The sharing of this article sparked a dialogue both online and offline with a number of people which got me thinking and led to the title of this post. I may not be in the same camp on a number of theological issues as much as mainstream evangelicalism. That is one of the reasons I have no problem labeling myself as a non-evangelical and stating that I resonate with different faith traditions more than evangelicalism. Although I ask the tough questions about the text and have come to some different conclusions, I can boldly say I have very good, well thought out, exegetically honest, and communally vetted conclusions.
So why do I bring this up in the first place? Because I have gotten the sense through the years, from those who question where I have landed, that they seem to think that I don’t accept the stock answers because I am stubborn, rebellious or perhaps something worse. I get the sense some think I reject the standard issues just because. I have never gotten the sense from any of the more controversial conversations on controversial subjects that I may actually have deeply researched my conclusion. It seems they assume I have not, yet they have and that is why they are right and I am wrong. When in all actuality nothing can be farther from the truth.

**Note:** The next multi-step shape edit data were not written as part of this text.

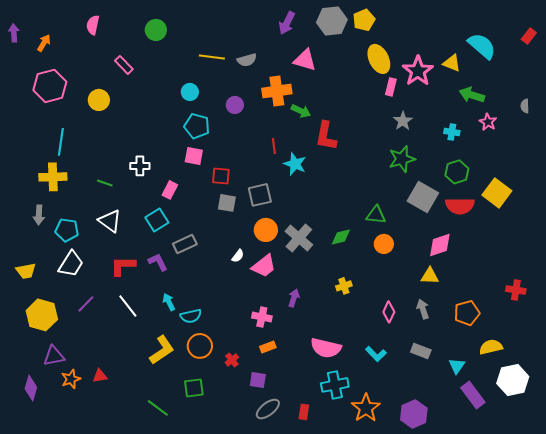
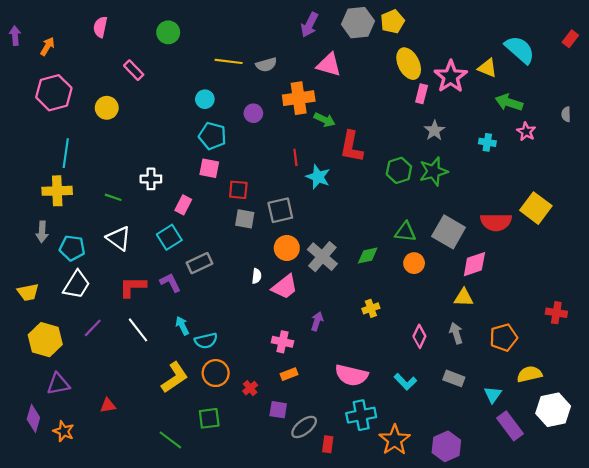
green hexagon: (457, 172) -> (399, 170), moved
gray square: (423, 197) -> (449, 232), moved
white semicircle: (238, 256) -> (257, 276), turned -32
orange star: (71, 379) -> (64, 431), moved, turned -30
gray ellipse: (268, 409) -> (304, 427), moved

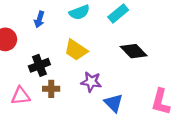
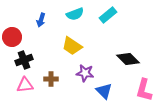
black diamond: (134, 51) -> (128, 59), moved
black cross: (39, 65) -> (24, 60), moved

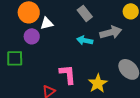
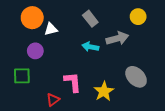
purple circle: (32, 36) -> (35, 51), moved
green square: (15, 58) -> (22, 76), moved

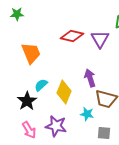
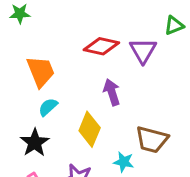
purple arrow: (90, 78) -> (112, 92), moved
cyan semicircle: (41, 85) -> (48, 107), moved

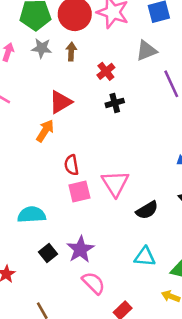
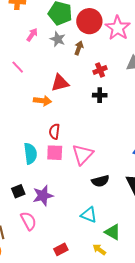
orange arrow: (45, 131) -> (42, 101), turned 48
cyan semicircle: (32, 215) -> (30, 154), moved, turned 70
pink semicircle: (93, 283) -> (28, 221), moved

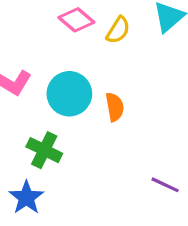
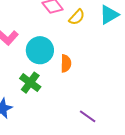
green cross: (44, 150) -> (30, 83), moved

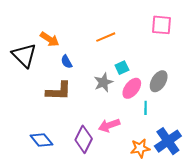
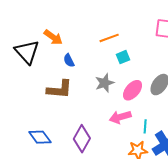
cyan square: (122, 68) -> (123, 57), moved
cyan line: (146, 108) -> (145, 126), moved
pink arrow: (109, 125) -> (120, 117), moved

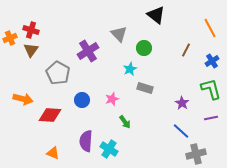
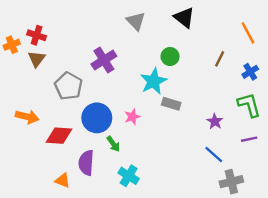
gray triangle: (119, 34) -> (136, 21), moved
cyan star: (130, 69) -> (153, 81), size x1.6
blue circle: (82, 100) -> (97, 118), size x1.6
green arrow: (125, 122) -> (113, 144), moved
purple semicircle: (86, 141) -> (86, 163), moved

As much as it shocks me to think about this reality, I happen to be a public authority and noted thought leader in the technology industry. This position has earned me a spot as one of the few technology columnists for a number of publications including TIME.com. I speak regularly to captains and leaders of industry at CEO summits, industry trade shows, and many other public and private forums as an authority / expert within my field of knowledge. To accomplish something like this one does not formulate opinions or expertise without deeply researching, analyzing, and vetting ideas in order to make conclusions that I do. I would approach conclusions made to my faith with no less diligence than I do in my professional practice.
This is why I titled this post the way I did. I have finally reached a point in vetting my beliefs and working out my salvation if you will where I am absolutely confident in the areas that for me are black and white (there are still grey areas). I know where I stand on many issues, I know why I stand there, and I can back it up with sound plausible exegesis.

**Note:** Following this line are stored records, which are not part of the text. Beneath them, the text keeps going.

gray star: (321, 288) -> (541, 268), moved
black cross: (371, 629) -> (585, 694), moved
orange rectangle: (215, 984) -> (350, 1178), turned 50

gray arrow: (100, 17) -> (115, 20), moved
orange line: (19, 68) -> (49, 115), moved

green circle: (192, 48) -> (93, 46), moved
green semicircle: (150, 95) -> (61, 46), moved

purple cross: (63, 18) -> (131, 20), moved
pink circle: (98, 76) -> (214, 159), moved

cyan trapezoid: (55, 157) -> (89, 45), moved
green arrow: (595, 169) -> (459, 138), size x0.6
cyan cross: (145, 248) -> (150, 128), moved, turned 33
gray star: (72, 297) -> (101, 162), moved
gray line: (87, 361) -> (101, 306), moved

It wasn’t easy and I have been fortunate to have access to noted biblical scholars, heads of noted theology schools, as well as read most of the major scholarly works from a wide range of scholars from a wide range of faith traditions. This journey started when I was 27 and I am now 33. That is how long it took for me and for many it probably takes longer.

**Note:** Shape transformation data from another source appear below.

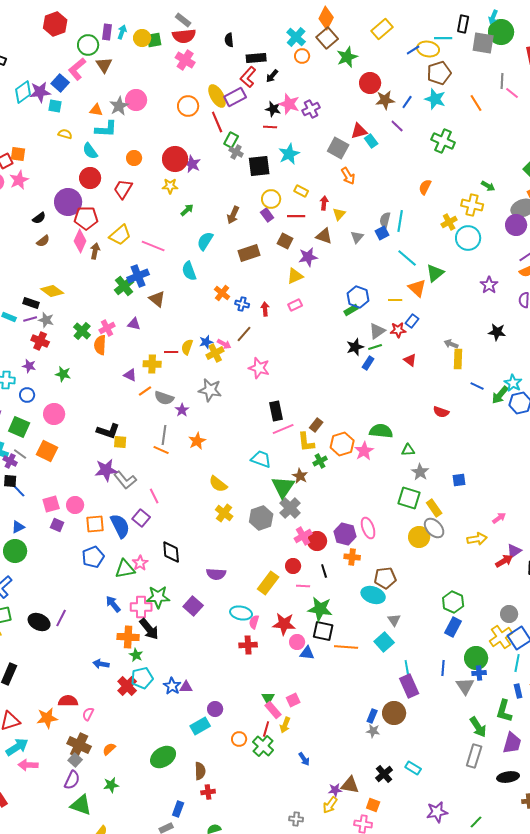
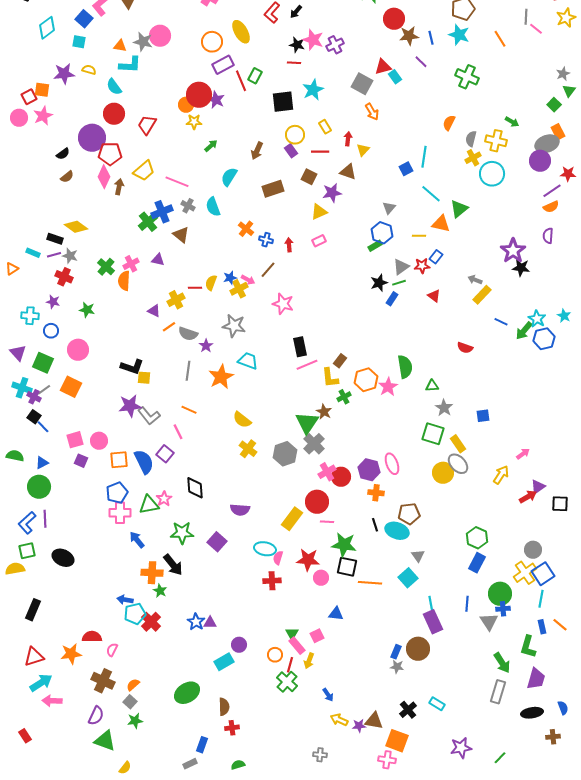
purple star: (40, 92) -> (64, 74), moved
purple rectangle: (235, 97) -> (223, 65), moved
blue line: (407, 102) -> (431, 38), turned -48
gray star: (119, 106) -> (143, 42), turned -30
red line: (217, 122) -> (241, 81), moved
gray cross: (236, 152) -> (188, 206), moved
orange circle: (134, 158) -> (186, 105), moved
yellow rectangle: (301, 191) -> (325, 127), turned 32
gray semicircle: (385, 220) -> (471, 139), moved
gray triangle: (357, 237) -> (389, 208), moved
purple star: (489, 285) -> (513, 251), moved, size x1.4
orange triangle: (417, 288) -> (441, 224), turned -30
yellow rectangle: (458, 359) -> (482, 295), turned 42
yellow cross: (152, 364) -> (176, 300), turned -30
green semicircle: (381, 431) -> (405, 367), turned 75
orange star: (197, 441) -> (221, 377), size x1.4
orange line: (161, 450) -> (189, 410), moved
gray line: (20, 454) -> (44, 390), turned -72
cyan trapezoid: (261, 459) -> (248, 361), moved
black square: (10, 481) -> (34, 417), turned 32
yellow arrow: (477, 539) -> (501, 475), turned -48
red circle: (293, 566) -> (317, 502), size x1.5
black line: (324, 571) -> (375, 525), moved
pink cross: (141, 607) -> (120, 513), moved
purple line: (61, 618) -> (45, 519), moved, turned -30
blue triangle: (307, 653) -> (336, 614), moved
cyan pentagon: (142, 678) -> (135, 614), moved
orange circle: (239, 739) -> (275, 655), moved
gray square: (75, 760) -> (130, 702), moved
yellow arrow: (330, 805) -> (339, 720), moved, turned 78
orange square: (373, 805) -> (397, 741), size x1.6

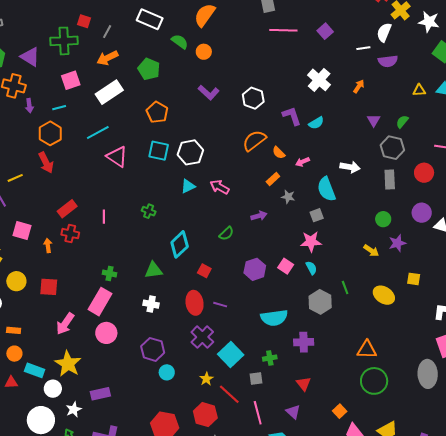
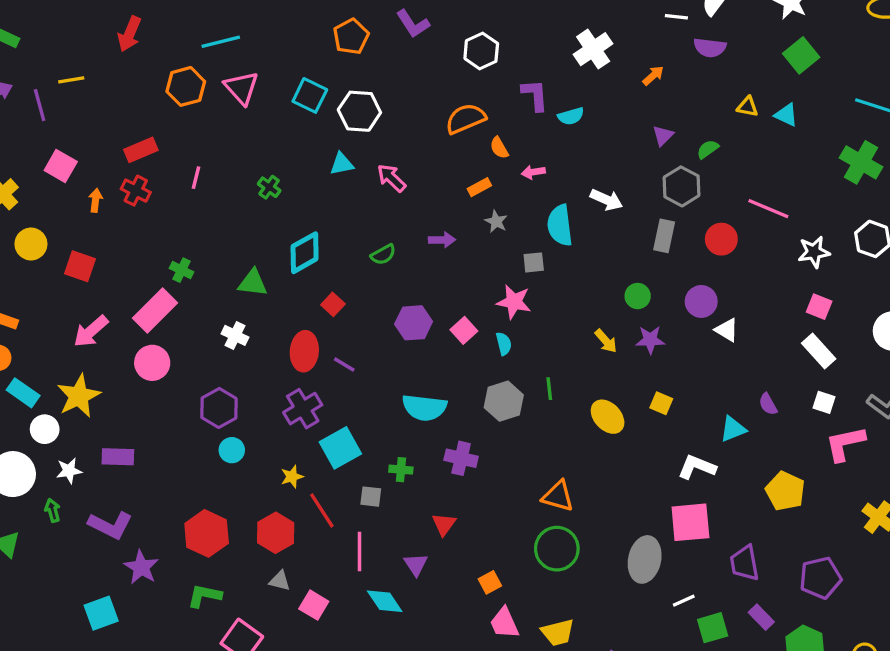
orange pentagon: (157, 112) -> (351, 37), moved
orange hexagon: (50, 133) -> (186, 86), moved
red arrow: (46, 163) -> (129, 34), moved, turned 35

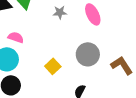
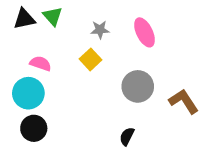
yellow square: (53, 66) -> (90, 59), moved

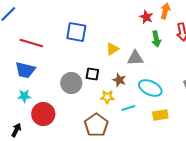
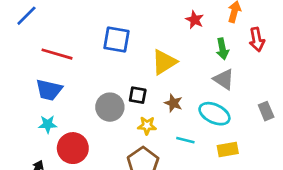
red star: (146, 17) -> (195, 20), moved
yellow triangle: (112, 49) -> (164, 62), size x1.5
gray triangle: (135, 58) -> (224, 79), moved, turned 36
yellow star: (107, 97) -> (147, 126), moved
cyan line: (128, 108) -> (185, 140), turned 32

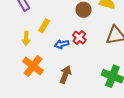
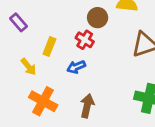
yellow arrow: (26, 38) -> (29, 67), turned -32
red cross: (79, 38) -> (85, 40), moved

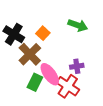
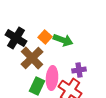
green arrow: (78, 25) -> (63, 40), moved
pink ellipse: (50, 74) -> (52, 78), turned 40

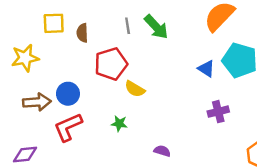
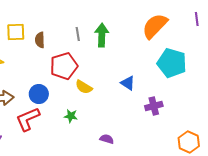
green arrow: (156, 27) -> (102, 35), turned -135
blue triangle: (206, 69) -> (128, 83), moved
blue circle: (68, 94) -> (39, 94), moved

I realize for many of those I engage with debate and conversation with, that they have as well vetted and rigorously wrestled with these issues and come out on a different side. I respect that wholeheartedly and in most cases can see where they are coming from. I value their efforts and their convictions and have no problem to agree to disagree and go build the Kingdom together.
With many of my answers to some of the tougher and perhaps more controversial questions about the text it is important to note the vast diversity which is the Christian tradition. If you only explore answers to questions within the very short and heavily Calvin based history of evangelicalism then you are missing the bigger picture.
For many Christians the questions that pop out in my mind about many biblical issues may never come up or they don’t matter as much to them to answer as they do to me. I am OK with that and I fully acknowledge that reality. The truth is not everyone thinks like me and that is OK. This journey is still going as there are still matters that lie in tension, in a good way, in my brain. But there is a peace in confidently knowing not only what you believe but why you believe it.